Abner, que encabeça a chamada “igreja-mãe” de Madureira no Rio, se dirigiu aos fiéis no fim do culto, logo após a confirmação da vitória e Lula, e ressaltou que a diferença de votos para Bolsonaro havia sido “menos de um ponto” — a distância, na verdade, foi de 1,8%. Em seguida, orientou o público da igreja a “não cair em provocação”, referindo-se a eventuais discussões por conta do resultado.
— Não adianta ficar discutindo, brigando, fazendo confusão em internet. Isso não leva a nada. O Ministério de Madureira se manteve em sua posição: apoiamos o presidente Jair Bolsonaro, mas você não vai achar um vídeo meu, uma palavra (de conflito), e olha que fui tentado a fazer muitas vezes – disse Abner, antes de descrever sua relação com o candidato do PT. – Porque esse filme eu já vi lá na década de 1990: fiz uma campanha (dizendo) “olha o Satanás, o filho do Diabo, o sapo barbudo, o anticristo”. E depois ele ganhou e eu tive que ficar orando: “Irmãos vamos orar pelo anticristo, orar pelo Satanás, orar pelo diabo”. Eu já vi isso, você acha que vou entrar nisso de novo? Burrice demais é má-fé.
Na história contada aos fiéis, com certa dose de ironia, Abner buscava exemplificar um dos raros discursos que uniram praticamente todas as lideranças evangélicas, das mais vinculadas a Bolsonaro às menos próximas: o ensinamento bíblico de que os cristãos devem sempre “orar pelos governantes”. O lema, quando interpretado ao pé da letra, já foi uma espécie de senha para aproximação entre pastores e o governante da vez em diferentes momentos da história recente, independentemente de clivagens ideológicas ou partidárias.
Hoje, no entanto, lideranças que caminharam mais alinhadas a Bolsonaro ao longo da campanha repetem o ensinamento sem deixar de fazer ataques contundentes a Lula.
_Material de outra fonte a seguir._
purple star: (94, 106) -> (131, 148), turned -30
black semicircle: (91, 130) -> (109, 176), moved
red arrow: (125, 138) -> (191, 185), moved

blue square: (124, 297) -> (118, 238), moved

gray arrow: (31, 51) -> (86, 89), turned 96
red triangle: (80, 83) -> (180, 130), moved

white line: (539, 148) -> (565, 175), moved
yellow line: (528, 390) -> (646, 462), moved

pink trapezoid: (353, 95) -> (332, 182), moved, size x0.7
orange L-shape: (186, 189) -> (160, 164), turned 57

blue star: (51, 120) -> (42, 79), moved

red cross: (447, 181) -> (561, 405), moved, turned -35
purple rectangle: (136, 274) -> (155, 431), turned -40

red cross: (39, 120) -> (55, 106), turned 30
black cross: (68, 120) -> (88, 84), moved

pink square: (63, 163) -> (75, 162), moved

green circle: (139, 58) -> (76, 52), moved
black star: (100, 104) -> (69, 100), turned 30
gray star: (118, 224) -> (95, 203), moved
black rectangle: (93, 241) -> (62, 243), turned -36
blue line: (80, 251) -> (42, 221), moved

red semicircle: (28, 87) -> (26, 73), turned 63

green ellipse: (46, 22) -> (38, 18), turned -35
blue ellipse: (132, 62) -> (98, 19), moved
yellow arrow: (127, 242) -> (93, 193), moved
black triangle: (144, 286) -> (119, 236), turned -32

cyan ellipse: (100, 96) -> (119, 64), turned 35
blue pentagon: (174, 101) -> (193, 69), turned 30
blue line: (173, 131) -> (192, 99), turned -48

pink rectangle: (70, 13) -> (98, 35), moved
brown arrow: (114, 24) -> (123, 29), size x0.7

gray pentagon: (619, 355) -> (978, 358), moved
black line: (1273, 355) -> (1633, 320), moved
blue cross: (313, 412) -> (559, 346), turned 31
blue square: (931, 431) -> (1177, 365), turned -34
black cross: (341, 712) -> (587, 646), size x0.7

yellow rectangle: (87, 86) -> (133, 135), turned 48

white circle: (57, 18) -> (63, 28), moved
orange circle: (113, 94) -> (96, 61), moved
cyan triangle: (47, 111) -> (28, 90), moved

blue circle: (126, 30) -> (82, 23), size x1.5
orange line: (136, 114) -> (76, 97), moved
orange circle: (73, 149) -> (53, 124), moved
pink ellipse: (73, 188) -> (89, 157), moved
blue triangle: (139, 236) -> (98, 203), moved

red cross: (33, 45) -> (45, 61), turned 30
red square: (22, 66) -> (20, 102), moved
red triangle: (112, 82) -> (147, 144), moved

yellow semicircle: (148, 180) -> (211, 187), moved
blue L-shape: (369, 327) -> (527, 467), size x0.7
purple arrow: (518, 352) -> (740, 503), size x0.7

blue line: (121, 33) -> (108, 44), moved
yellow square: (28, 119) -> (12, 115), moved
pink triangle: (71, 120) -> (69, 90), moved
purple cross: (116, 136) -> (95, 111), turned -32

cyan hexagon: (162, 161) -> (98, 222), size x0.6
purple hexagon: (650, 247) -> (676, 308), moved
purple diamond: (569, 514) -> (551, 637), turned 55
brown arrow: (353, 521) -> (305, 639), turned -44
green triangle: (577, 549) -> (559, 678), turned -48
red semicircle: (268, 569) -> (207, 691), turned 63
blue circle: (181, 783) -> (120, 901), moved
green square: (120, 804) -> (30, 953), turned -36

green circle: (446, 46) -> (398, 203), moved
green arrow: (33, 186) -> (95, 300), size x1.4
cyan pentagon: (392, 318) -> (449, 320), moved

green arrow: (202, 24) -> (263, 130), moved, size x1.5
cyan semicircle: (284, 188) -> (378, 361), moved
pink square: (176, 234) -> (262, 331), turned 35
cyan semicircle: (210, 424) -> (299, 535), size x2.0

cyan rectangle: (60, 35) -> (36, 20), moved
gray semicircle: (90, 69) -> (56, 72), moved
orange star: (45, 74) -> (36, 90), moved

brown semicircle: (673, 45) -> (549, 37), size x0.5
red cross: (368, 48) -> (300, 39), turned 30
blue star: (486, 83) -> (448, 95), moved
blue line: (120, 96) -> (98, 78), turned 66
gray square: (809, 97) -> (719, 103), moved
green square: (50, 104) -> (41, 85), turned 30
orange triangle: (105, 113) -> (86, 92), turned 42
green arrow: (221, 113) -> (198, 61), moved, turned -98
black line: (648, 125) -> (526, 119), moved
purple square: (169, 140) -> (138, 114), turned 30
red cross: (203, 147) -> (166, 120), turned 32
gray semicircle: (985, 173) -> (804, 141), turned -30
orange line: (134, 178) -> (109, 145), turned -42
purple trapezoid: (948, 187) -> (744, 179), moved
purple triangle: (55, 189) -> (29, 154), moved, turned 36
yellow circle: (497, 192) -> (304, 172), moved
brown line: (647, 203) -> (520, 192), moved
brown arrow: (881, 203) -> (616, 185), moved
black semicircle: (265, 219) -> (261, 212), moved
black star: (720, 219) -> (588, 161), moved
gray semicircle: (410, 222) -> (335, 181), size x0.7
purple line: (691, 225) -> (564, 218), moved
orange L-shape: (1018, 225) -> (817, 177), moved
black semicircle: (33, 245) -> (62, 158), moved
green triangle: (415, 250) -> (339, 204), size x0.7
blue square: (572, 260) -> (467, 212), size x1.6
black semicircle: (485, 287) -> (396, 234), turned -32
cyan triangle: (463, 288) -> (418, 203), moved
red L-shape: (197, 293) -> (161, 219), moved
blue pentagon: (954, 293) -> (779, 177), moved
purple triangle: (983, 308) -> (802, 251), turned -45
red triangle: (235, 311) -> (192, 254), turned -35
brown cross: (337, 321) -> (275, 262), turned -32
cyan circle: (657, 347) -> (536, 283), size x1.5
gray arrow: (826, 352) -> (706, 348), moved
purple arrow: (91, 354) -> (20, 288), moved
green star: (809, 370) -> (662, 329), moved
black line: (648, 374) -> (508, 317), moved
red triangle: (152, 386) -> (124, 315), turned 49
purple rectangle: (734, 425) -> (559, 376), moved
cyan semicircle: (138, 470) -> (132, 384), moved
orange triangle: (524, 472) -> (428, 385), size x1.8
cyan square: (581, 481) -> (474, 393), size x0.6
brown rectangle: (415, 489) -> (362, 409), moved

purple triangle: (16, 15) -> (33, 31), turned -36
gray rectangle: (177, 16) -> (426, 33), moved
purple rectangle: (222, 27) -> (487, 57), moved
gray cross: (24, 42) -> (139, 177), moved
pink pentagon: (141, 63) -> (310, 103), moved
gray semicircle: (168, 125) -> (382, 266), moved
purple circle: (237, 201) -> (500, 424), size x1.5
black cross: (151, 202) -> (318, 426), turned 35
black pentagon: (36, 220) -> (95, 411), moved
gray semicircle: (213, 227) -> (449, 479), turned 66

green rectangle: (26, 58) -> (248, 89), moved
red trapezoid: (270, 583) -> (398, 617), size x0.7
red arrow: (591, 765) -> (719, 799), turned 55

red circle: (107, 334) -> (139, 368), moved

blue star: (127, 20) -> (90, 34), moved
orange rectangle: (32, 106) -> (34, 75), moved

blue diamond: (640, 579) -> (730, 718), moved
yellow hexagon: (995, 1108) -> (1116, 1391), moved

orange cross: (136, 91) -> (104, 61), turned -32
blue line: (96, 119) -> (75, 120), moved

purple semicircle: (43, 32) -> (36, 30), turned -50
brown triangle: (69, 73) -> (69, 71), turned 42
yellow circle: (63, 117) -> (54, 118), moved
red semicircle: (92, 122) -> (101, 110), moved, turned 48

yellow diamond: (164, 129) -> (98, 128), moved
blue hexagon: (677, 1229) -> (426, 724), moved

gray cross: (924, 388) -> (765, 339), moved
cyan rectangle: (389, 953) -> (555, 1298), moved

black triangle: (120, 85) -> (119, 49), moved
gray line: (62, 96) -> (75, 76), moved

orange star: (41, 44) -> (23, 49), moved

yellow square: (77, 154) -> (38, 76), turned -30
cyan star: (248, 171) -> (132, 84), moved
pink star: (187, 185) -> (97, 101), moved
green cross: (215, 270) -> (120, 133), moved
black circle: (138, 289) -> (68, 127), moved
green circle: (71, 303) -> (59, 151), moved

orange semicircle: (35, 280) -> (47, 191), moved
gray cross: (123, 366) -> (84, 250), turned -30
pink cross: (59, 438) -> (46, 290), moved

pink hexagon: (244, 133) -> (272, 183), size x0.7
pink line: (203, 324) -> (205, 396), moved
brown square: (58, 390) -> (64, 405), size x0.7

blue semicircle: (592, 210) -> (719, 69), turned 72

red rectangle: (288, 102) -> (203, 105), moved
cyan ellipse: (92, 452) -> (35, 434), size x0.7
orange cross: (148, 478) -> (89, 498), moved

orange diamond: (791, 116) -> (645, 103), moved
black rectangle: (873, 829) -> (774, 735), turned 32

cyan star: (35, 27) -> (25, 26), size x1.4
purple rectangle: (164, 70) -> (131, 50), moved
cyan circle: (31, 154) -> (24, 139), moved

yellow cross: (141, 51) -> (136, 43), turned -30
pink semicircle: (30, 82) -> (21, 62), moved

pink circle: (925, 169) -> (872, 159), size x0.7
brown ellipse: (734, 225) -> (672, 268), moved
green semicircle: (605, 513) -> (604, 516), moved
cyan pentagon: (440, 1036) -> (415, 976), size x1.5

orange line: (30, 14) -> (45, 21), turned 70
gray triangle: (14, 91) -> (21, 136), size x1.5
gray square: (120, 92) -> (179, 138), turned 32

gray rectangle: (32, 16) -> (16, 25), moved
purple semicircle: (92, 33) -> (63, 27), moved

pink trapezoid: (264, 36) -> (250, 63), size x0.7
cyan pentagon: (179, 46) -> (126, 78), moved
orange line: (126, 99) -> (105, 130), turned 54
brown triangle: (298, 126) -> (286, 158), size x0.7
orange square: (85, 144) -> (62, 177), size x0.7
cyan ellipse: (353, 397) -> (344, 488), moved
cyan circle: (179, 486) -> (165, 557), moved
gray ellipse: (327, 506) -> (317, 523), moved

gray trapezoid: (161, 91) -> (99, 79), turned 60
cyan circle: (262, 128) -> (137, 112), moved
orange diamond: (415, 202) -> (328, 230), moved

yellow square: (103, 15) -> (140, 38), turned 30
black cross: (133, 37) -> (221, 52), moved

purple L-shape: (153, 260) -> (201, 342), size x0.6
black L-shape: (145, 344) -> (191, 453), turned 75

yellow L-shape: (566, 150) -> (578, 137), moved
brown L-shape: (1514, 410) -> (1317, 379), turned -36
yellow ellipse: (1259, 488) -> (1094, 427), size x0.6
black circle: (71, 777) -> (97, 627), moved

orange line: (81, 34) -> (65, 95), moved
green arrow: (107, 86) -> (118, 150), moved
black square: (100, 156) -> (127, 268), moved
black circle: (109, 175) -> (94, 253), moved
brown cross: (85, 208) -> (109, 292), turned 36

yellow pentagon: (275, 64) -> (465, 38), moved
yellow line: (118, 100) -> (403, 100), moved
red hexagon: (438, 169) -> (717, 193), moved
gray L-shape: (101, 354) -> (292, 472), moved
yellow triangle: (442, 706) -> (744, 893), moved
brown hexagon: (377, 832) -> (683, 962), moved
Malafaia publicou um vídeo, nesta segunda-feira, no qual enumera acusações de corrupção envolvendo gestões petistas e fecha as portas a qualquer aproximação com Lula. Na véspera, o pastor já havia comentado a vitória de Lula com uma citação atribuída ao teólogo João Calvino, um dos responsáveis pela reforma protestante no século XVI, que afirma que os “governantes ímpios” são uma forma de punição divina às nações.
— Você não terá o meu apoio, nem da maioria dos evangélicos. A minha consciência não permite te apoiar. Agora, você pode contar com as minhas orações, porque a Bíblia nos manda interceder pelas autoridades. A minha oração é para que Deus livre o Brasil do caos político, econômico e social – disse Malafaia no vídeo.
Líder do Ministério Vitória em Cristo, Malafaia também fez críticas a líderes evangélicos que, em sua avaliação, estariam “omissos”:
— Não fui covarde, nem omisso. Parabenizo muitos líderes que fizeram a mesma coisa que eu, mas não vou esconder aqui a verdade: lamento que muitos líderes evangélicos tenham sido covardes e omissos. É só você entrar na rede (social) deles para você ver o silêncio – alfinetou.
No momento em que Malafaia publicou sua mensagem, dois dos principais líderes de ramos da Assembleia de Deus ainda não haviam se manifestado sobre a derrota de Bolsonaro: o pastor José Wellington Costa Jr., líder da Convenção Geral das Assembleias de Deus no Brasil (CGADB), guarda-chuva que reúne diversos ministérios e templos; e o pastor Samuel Câmara, da Assembleia de Deus de Belém do Pará, influente na região Norte do país.
Abner, normalmente mais discreto do que os colegas nas redes sociais, também não tratou do resultado presidencial em seus perfis na internet, mas buscou tranquilizar os fiéis durante o culto de domingo.
— “Meu Deus, o que vai acontecer com a igreja?”. Bom, se a igreja fosse do Bolsonaro ou do Lula eu estava com medo, mas como a igreja é de Jesus… para com isso, irmão! Que conversa é essa? – declarou o bispo. – “Pastor, vai vir perseguição”. Irmão, isso para nós é alguma novidade? Isso é assim mesmo. Vamos continuar pregando o Evangelho, ganhando almas, clamando o batismo do Espírito Santo e a cura divina. Vamos seguir em frente. Quem vai continuar cuidando de mim e de você é Deus, não confie em homem, não. Que fique a lição para a igreja evangélica em nosso país, para não perdermos nosso foco, a nossa missão.
Outras lideranças de igrejas de grande alcance nacional também se manifestaram sobre o resultado eleitoral nesta segunda-feira. O bispo Edir Macedo, fundador da Igreja Universal, que usou jornais distribuídos gratuitamente a fiéis na campanha para atacar Lula e cristãos que se consideravam de esquerda, pediu a seus seguidores nas redes sociais que não “percam a sua paz por causa de política”. No segundo turno, Macedo chegou a declarar que as urnas mostrariam “quem é o Deus vivo, se é o da esquerda ou o da direita”.
— Veja o que Deus falou para aqueles que creem e para aqueles que zombam ou tentam colocar sua fé para baixo: “o Senhor pelejará por vós, e vós vos calareis”. Você que me odeia, me inveja, quer minha morte e destruição, espere só um pouquinho e os dias vão dizer para você o que Deus vai falar e vai atender. Você vai ver com quantos paus se faz uma canoa — afirmou Macedo, nesta segunda-feira.